───── PROVIDED DATA
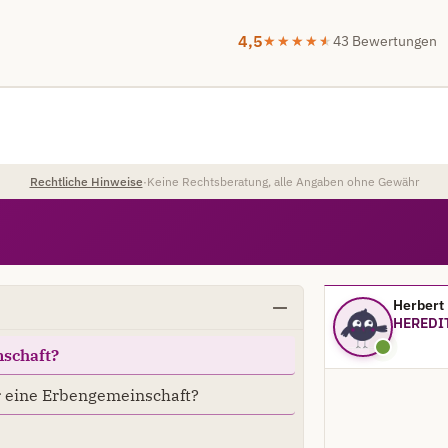
4,5
43 Bewertungen
Rechtliche Hinweise
·
Keine Rechtsberatung, alle Angaben ohne Gewähr
Herbert
HEREDIT
nschaft?
r eine Erbengemeinschaft?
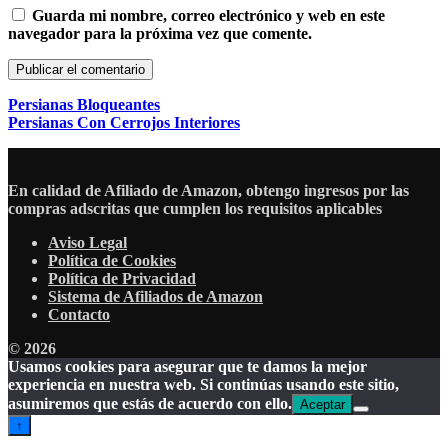
Guarda mi nombre, correo electrónico y web en este
navegador para la próxima vez que comente.
Persianas Bloqueantes
Persianas Con Cerrojos Interiores
En calidad de Afiliado de Amazon, obtengo ingresos por las
compras adscritas que cumplen los requisitos aplicables
Aviso Legal
Política de Cookies
Política de Privacidad
Sistema de Afiliados de Amazon
Contacto
© 2026
Usamos cookies para asegurar que te damos la mejor
experiencia en nuestra web. Si continúas usando este sitio,
asumiremos que estás de acuerdo con ello.
Aceptar
↑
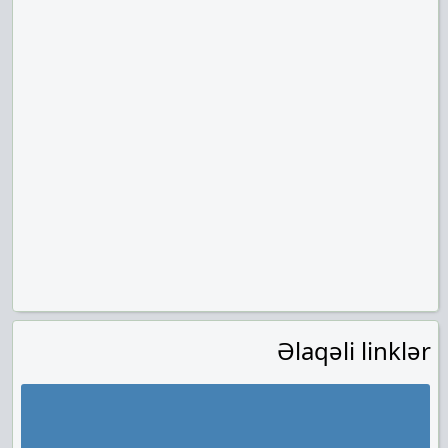
Əlaqəli linklər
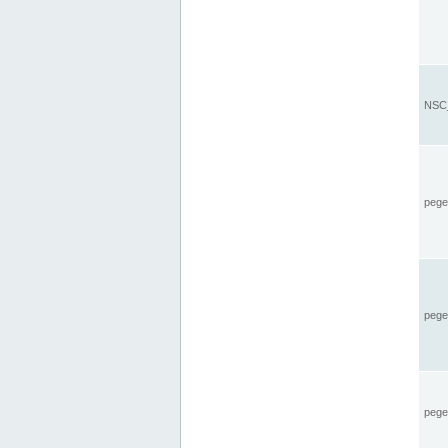
NSC_
pegel
pege
pegel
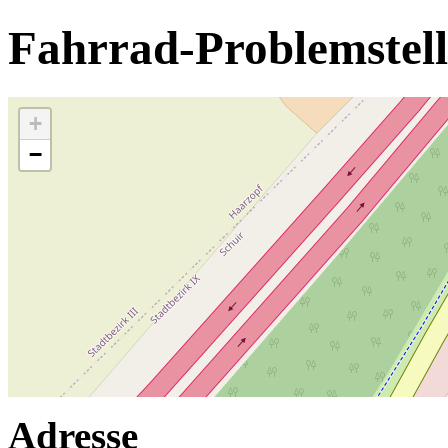
Fahrrad-Problemstel
+
−
Adresse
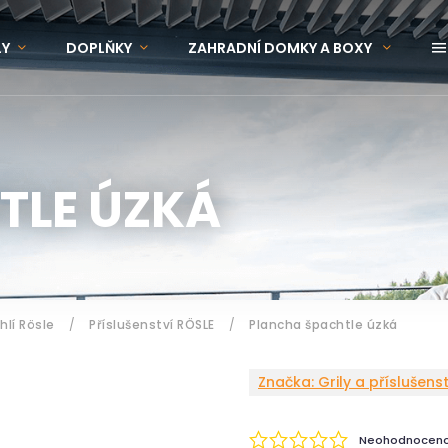
LY
DOPLŇKY
ZAHRADNÍ DOMKY A BOXY
OVINKY
ZNAČKY
TLE ÚZKÁ
hlí Rösle
/
Příslušenství RÖSLE
/
Plancha špachtle úzká
Značka:
Grily a příslušens
Neohodnocen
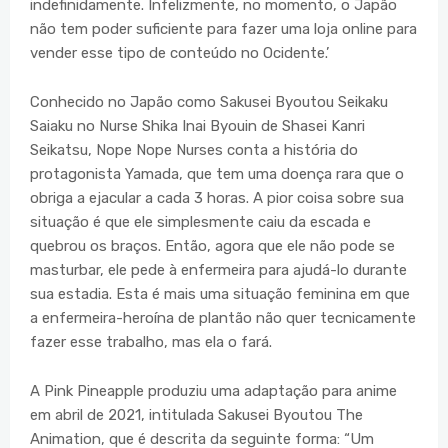
indefinidamente. Infelizmente, no momento, o Japão
não tem poder suficiente para fazer uma loja online para
vender esse tipo de conteúdo no Ocidente.’
Conhecido no Japão como Sakusei Byoutou Seikaku
Saiaku no Nurse Shika Inai Byouin de Shasei Kanri
Seikatsu, Nope Nope Nurses conta a história do
protagonista Yamada, que tem uma doença rara que o
obriga a ejacular a cada 3 horas. A pior coisa sobre sua
situação é que ele simplesmente caiu da escada e
quebrou os braços. Então, agora que ele não pode se
masturbar, ele pede à enfermeira para ajudá-lo durante
sua estadia. Esta é mais uma situação feminina em que
a enfermeira-heroína de plantão não quer tecnicamente
fazer esse trabalho, mas ela o fará.
A Pink Pineapple produziu uma adaptação para anime
em abril de 2021, intitulada Sakusei Byoutou The
Animation, que é descrita da seguinte forma: “Um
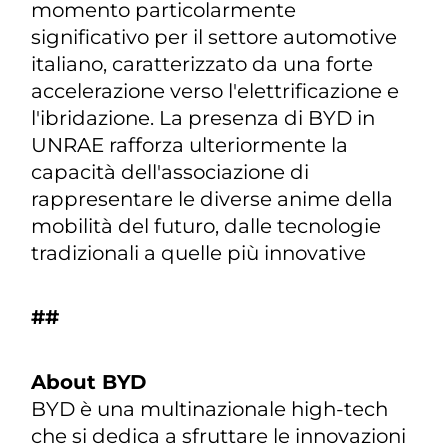
momento particolarmente
significativo per il settore automotive
italiano, caratterizzato da una forte
accelerazione verso l'elettrificazione e
l'ibridazione. La presenza di BYD in
UNRAE rafforza ulteriormente la
capacità dell'associazione di
rappresentare le diverse anime della
mobilità del futuro, dalle tecnologie
tradizionali a quelle più innovative
##
About BYD
BYD è una multinazionale high-tech
che si dedica a sfruttare le innovazioni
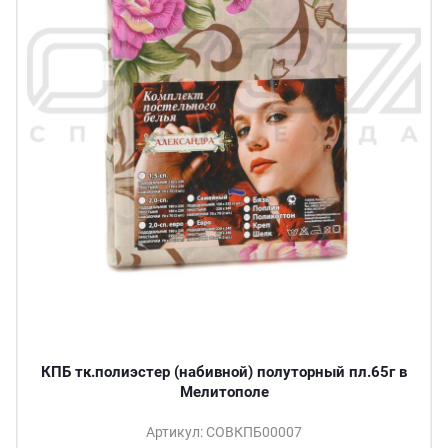
КПБ тк.полиэстер (набивной) полуторный пл.65г в
Мелитополе
Артикул: СОВКПБ00007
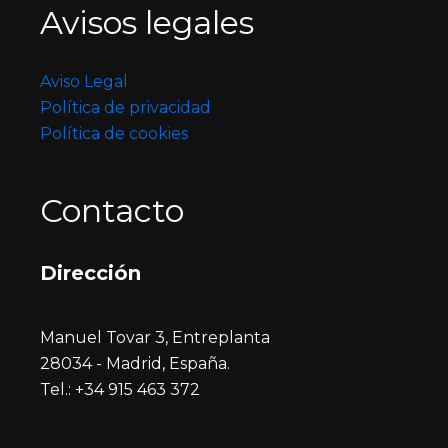
Avisos legales
Aviso Legal
Política de privacidad
Política de cookies
Contacto
Dirección
Manuel Tovar 3, Entreplanta
28034 - Madrid, España.
Tel.: +34 915 463 372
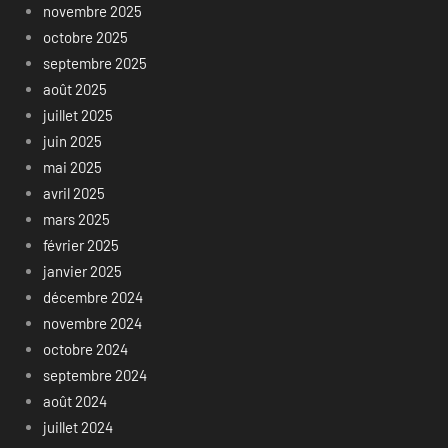
novembre 2025
octobre 2025
septembre 2025
août 2025
juillet 2025
juin 2025
mai 2025
avril 2025
mars 2025
février 2025
janvier 2025
décembre 2024
novembre 2024
octobre 2024
septembre 2024
août 2024
juillet 2024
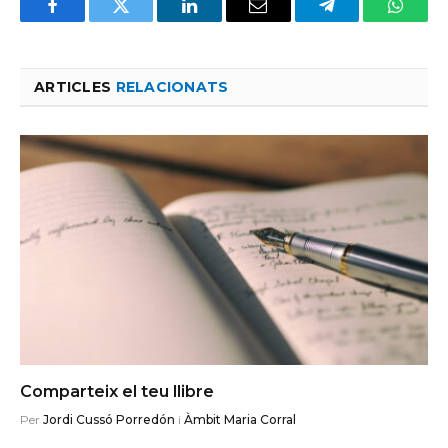
Facebook
Twitter
LinkedIn
Email
Telegram
Whats
ARTICLES
RELACIONATS
Comparteix el teu llibre
Per
Jordi Cussó Porredón
i
Àmbit Maria Corral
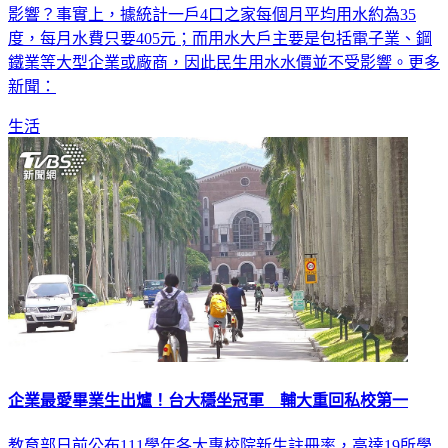
度，每月水費只要405元；而用水大戶主要是包括電子業、鋼
鐵業等大型企業或廠商，因此民生用水水價並不受影響。更多
新聞：
生活
企業最愛畢業生出爐！台大穩坐冠軍 輔大重回私校第一
教育部日前公布111學年各大專校院新生註冊率，高達19所學
校註冊率未達6成，近年受少子化影響，不少學校面臨招生困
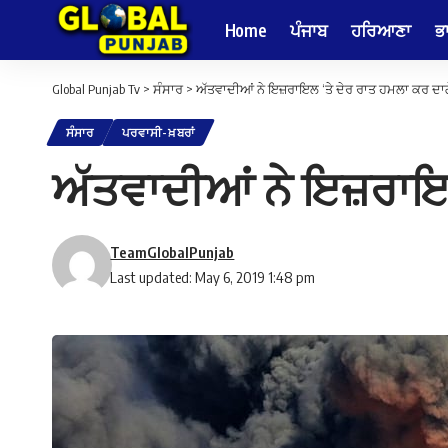
Home
ਪੰਜਾਬ
ਹਰਿਆਣਾ
ਭ
Global Punjab Tv
>
ਸੰਸਾਰ
>
ਅੱਤਵਾਦੀਆਂ ਨੇ ਇਜ਼ਰਾਇਲ ‘ਤੇ ਦੇਰ ਰਾਤ ਹਮਲਾ ਕਰ ਦਾਗ
ਸੰਸਾਰ
ਪਰਵਾਸੀ-ਖ਼ਬਰਾਂ
ਅੱਤਵਾਦੀਆਂ ਨੇ ਇਜ਼ਰਾਇਲ
TeamGlobalPunjab
Last updated: May 6, 2019 1:48 pm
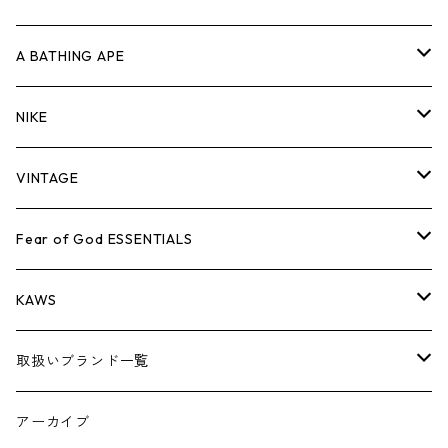
キャップ・ハット
パンツ
ジャケット
シャツ
スウェット/ニット
ロンT
Tシャツ
A BATHING APE
バッグ
キャップ・ハット
パンツ
ジャケット
シャツ
スウェット/ニット
ロンTEE
Tシャツ
NIKE
シューズ
バッグ
キャップ・ハット
パンツ
ジャケット
シャツ
スウェット/ニット
ロンTEE
シューズ
VINTAGE
AIR JORDAN 1
小物
シューズ
バッグ
キャップ・ハット
パンツ
ジャケット
シャツ
スウェット/ニット
アパレル・小物
Tシャツ
Fear of God ESSENTIALS
AIR JORDAN 3
コラボレーション
小物
シューズ
バッグ
キャップ・ハット
パンツ
ジャケット
シャツ
ロンTEE
Tシャツ
KAWS
AIR JORDAN 4
×THE NORTH FACE
シーズンアイテム
小物
シューズ
バッグ
キャップ
パンツ
ジャケット
スウェット/ニット
ロンTEE
アパレル
取扱いブランド一覧
AIR JORDAN 5
×COMME des GARCONS
26SS
BOX LOGOアイテム
小物
シューズ
バッグ
キャップ・ハット
パンツ
ジャケット
スウェット/ニット
小物
A
アーカイブ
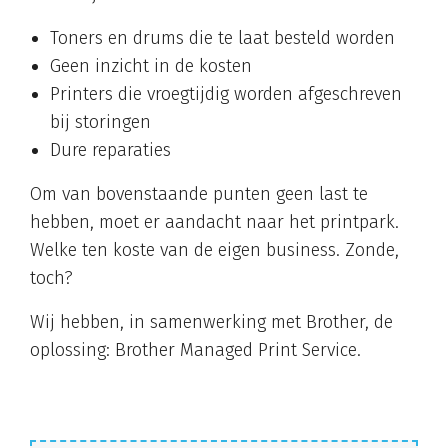
Toners en drums die te laat besteld worden
Geen inzicht in de kosten
Printers die vroegtijdig worden afgeschreven
bij storingen
Dure reparaties
Om van bovenstaande punten geen last te
hebben, moet er aandacht naar het printpark.
Welke ten koste van de eigen business. Zonde,
toch?
Wij hebben, in samenwerking met Brother, de
oplossing: Brother Managed Print Service.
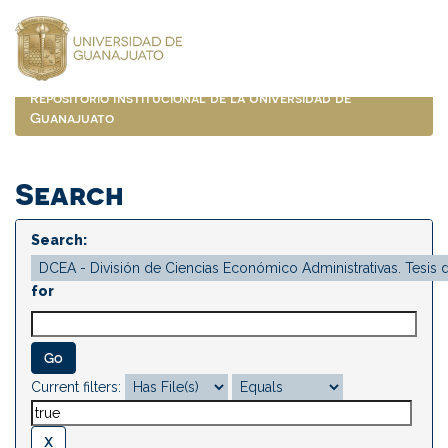
Skip
navigation
Repositorio Institucional de la Universidad de
Guanajuato
Search
Search:
for
Current filters:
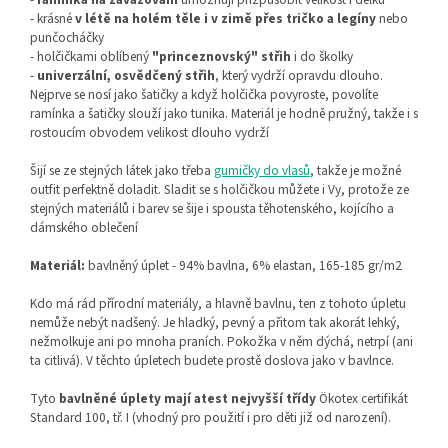
- krásné
v létě na holém těle i v zimě přes tričko a legíny
nebo
punčocháčky
- holčičkami oblíbený
"princeznovský" střih
i do školky
-
univerzální, osvědčený střih
, který vydrží opravdu dlouho.
Nejprve se nosí jako šatičky a když holčička povyroste, povolíte
ramínka a šatičky slouží jako tunika. Materiál je hodně pružný, takže i s
rostoucím obvodem velikost dlouho vydrží
Šijí se ze stejných látek jako třeba
gumičky do vlasů
, takže je možné
outfit perfektně doladit. Sladit se s holčičkou můžete i Vy, protože ze
stejných materiálů i barev se šije i spousta těhotenského, kojícího a
dámského oblečení
Materiál:
bavlněný úplet - 94% bavlna, 6% elastan, 165-185 gr/m2
Kdo má rád přírodní materiály, a hlavně bavlnu, ten z tohoto úpletu
nemůže nebýt nadšený. Je hladký, pevný a přitom tak akorát lehký,
nežmolkuje ani po mnoha praních. Pokožka v něm dýchá, netrpí (ani
ta citlivá). V těchto úpletech budete prostě doslova jako v bavlnce.
Tyto
bavlněné úplety mají atest nejvyšší třídy
Ökotex certifikát
Standard 100, tř. I (vhodný pro použití i pro děti již od narození).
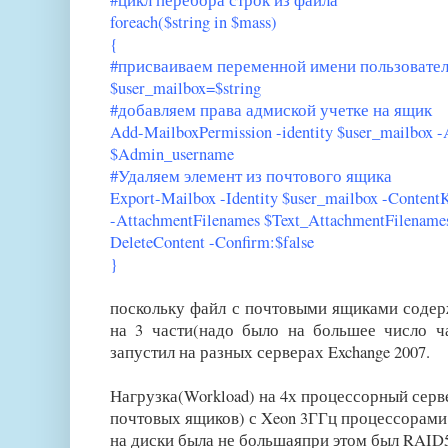
#цикл перебора строк из файла
foreach($string in $mass)
{
#присваиваем переменной имени пользовател
$user_mailbox=$string
#добавляем права адмиской учетке на ящик
Add-MailboxPermission -identity $user_mailbox
$Admin_username
#Удаляем элемент из почтового ящика
Export-Mailbox -Identity $user_mailbox -Conten
-AttachmentFilenames $Text_AttachmentFilenames 
DeleteContent -Confirm:$false
}
поскольку файл с почтовыми ящиками содерж
на 3 части(надо было на большее число ч
запустил на разных серверах Exchange 2007.
Нагрузка(Workload) на 4х процессорный серв
почтовых ящиков) с Xeon 3ГГц процессорами 
на диски была не большаяпри этом был RAID5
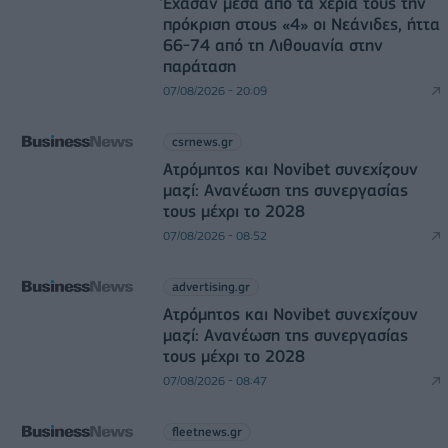
Έχασαν μέσα από τα χέρια τους την
πρόκριση στους «4» οι Νεάνιδες, ήττα
66-74 από τη Λιθουανία στην
παράταση
07/08/2026 - 20:09
csrnews.gr
Ατρόμητος και Novibet συνεχίζουν
μαζί: Ανανέωση της συνεργασίας
τους μέχρι το 2028
07/08/2026 - 08:52
advertising.gr
Ατρόμητος και Novibet συνεχίζουν
μαζί: Ανανέωση της συνεργασίας
τους μέχρι το 2028
07/08/2026 - 08:47
fleetnews.gr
──────────
**PROBLEM DESCRIPTION:** Search the lines above for the string "enfermeira" and copy each line that has it.

**RESPONSE FOR THIS EXERCISE:**
masturbar, ele pede à enfermeira para ajudá-lo durante
a enfermeira-heroína de plantão não quer tecnicamente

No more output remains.